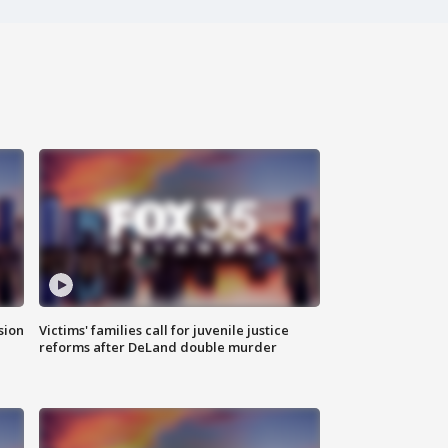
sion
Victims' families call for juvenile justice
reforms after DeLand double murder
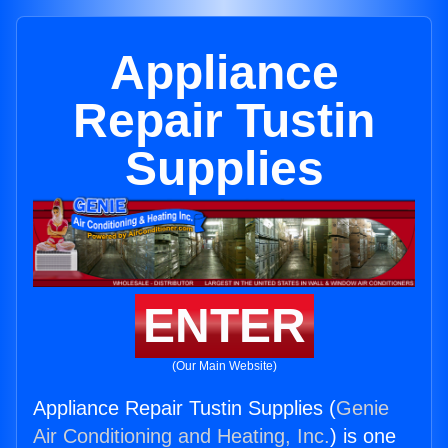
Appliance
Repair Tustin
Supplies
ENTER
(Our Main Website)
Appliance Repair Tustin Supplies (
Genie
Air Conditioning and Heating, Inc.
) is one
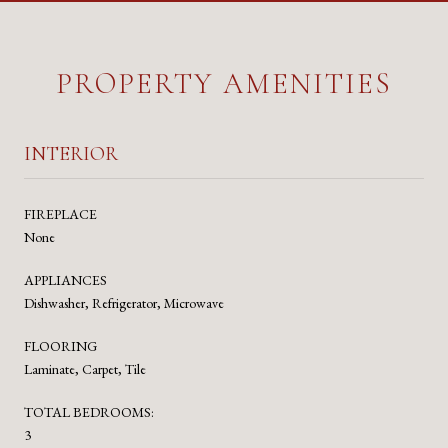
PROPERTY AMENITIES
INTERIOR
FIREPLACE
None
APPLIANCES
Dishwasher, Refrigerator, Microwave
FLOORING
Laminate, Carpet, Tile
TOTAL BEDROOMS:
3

...

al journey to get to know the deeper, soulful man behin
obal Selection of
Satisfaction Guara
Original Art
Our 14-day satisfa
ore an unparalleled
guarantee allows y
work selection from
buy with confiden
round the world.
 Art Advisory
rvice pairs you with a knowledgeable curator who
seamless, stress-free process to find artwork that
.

# [Exercise description]
Within these records, how many lines include the word "Supplies"? The reply should be that number alone.

# [Reply to the exercise]
2